### Directions for this task
In total, how many lines of the data contain the word "energi"? Only that number is wanted.

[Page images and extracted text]
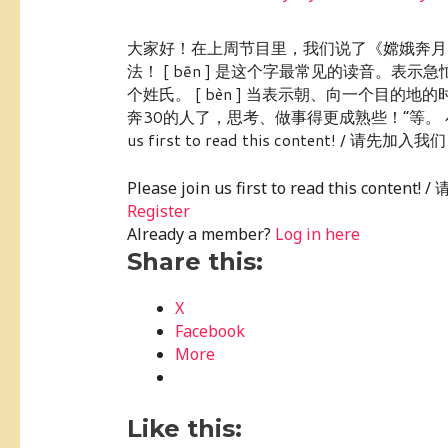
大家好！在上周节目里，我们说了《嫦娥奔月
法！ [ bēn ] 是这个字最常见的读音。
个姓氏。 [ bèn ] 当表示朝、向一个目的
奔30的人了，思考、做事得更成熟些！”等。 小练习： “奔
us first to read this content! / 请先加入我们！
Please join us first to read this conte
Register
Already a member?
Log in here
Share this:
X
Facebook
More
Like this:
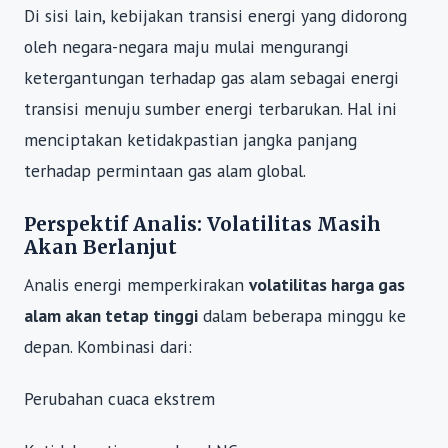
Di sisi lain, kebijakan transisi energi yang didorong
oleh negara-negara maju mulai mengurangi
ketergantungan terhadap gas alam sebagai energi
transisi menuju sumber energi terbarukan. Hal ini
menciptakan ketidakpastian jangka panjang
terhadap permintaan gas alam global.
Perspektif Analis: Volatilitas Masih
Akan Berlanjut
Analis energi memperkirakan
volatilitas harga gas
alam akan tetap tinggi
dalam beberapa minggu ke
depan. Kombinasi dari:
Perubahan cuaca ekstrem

### Result
4